Their interviews were those of streetwise kids - quick answers and immediately blaming each other, at the same time no real sense of the gravity of what they'd done. You can barely imagine the conflict of emotions the officers and even the press must have had. A good drama will reflect that. A bad one won't.

Personally, I can only hope it helps people to grasp how desperately sad the whole damn thing is / was. How even society itself wasn't sure how to handle things. New precedents in law occurred as a result. Arguably, mistakes were made in how we dealt with them.

Plenty in society then and now, would have been willing to make it three deaths instead of one. I don't know what that says about us, but it's a good thing we keep questioning what it says.

mikado1 · 04/01/2019 20:14

PrickWhittington I thought someone said he was Irish, up thread.

PrickWhittington · 04/01/2019 20:14

Well, there’s certainly a lot more who could do with some Helmetbymidnight.. that’s for sure. That’s directed at society in general btw, not anyone on here.

BartholinsSister · 04/01/2019 20:17

It would be interesting to hear how the killers' siblings turned out, and their perspectives.

TornFromTheInside · 04/01/2019 20:19

I’m not convinced psychopaths aren’t born evil either.

We don't know. It doesn't seem like they are, but they could very well be predisposed to certain behaviours.
However, there are quite a number of 'pairs' of murderers who came together, and that also seems to be a contributing factor in some cases. Hindley and Brady is a classic example.
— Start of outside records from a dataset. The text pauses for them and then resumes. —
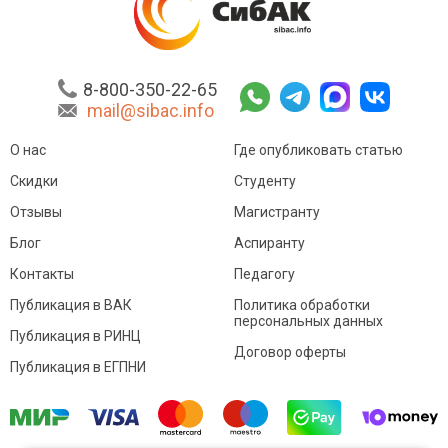
8-800-350-22-65
mail@sibac.info
О нас
Где опубликовать статью
Скидки
Студенту
Отзывы
Магистранту
Блог
Аспиранту
Контакты
Педагогу
Публикация в ВАК
Политика обработки
персональных данных
Публикация в РИНЦ
Договор оферты
Публикация в ЕГПНИ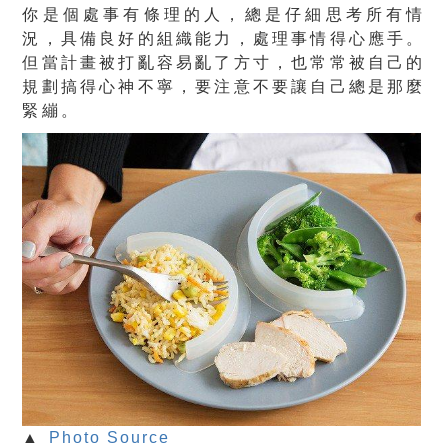
你是個處事有條理的人，總是仔細思考所有情
況，具備良好的組織能力，處理事情得心應手。
但當計畫被打亂容易亂了方寸，也常常被自己的
規劃搞得心神不寧，要注意不要讓自己總是那麼
緊繃。
▲
Photo Source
And if they are predisposed to be killers, why are they? what genetic traits do they have that cause this? and if such traits exist, where is there an extremely low prevalence of such things 'running in the family?'

I'm more in favour of the view that some people are just more prone to being affected by environment. Abusers have often been abused. It's not by chance. We don't understand the mechanics of it all, but we can just about figure there's some sort of connection...

mikado1 · 04/01/2019 20:21

I think you're being unfair, if facetious, Helmetbymidnight, I'm sure many here, that you're assuming have no empathy, have plenty, but it's not limitless, and it can extend to wondering desperately what happened to result in those two children taking, so viciously, the lives of an innocent little boy.

mikado1 · 04/01/2019 20:23

I suppose we'll never know Bartholinssister, I assume they can never tell anyone, including by anonymous letter, say, who they are. That's a massive strain on them too, to carry for life. We don't know if they too committed horrific crimes.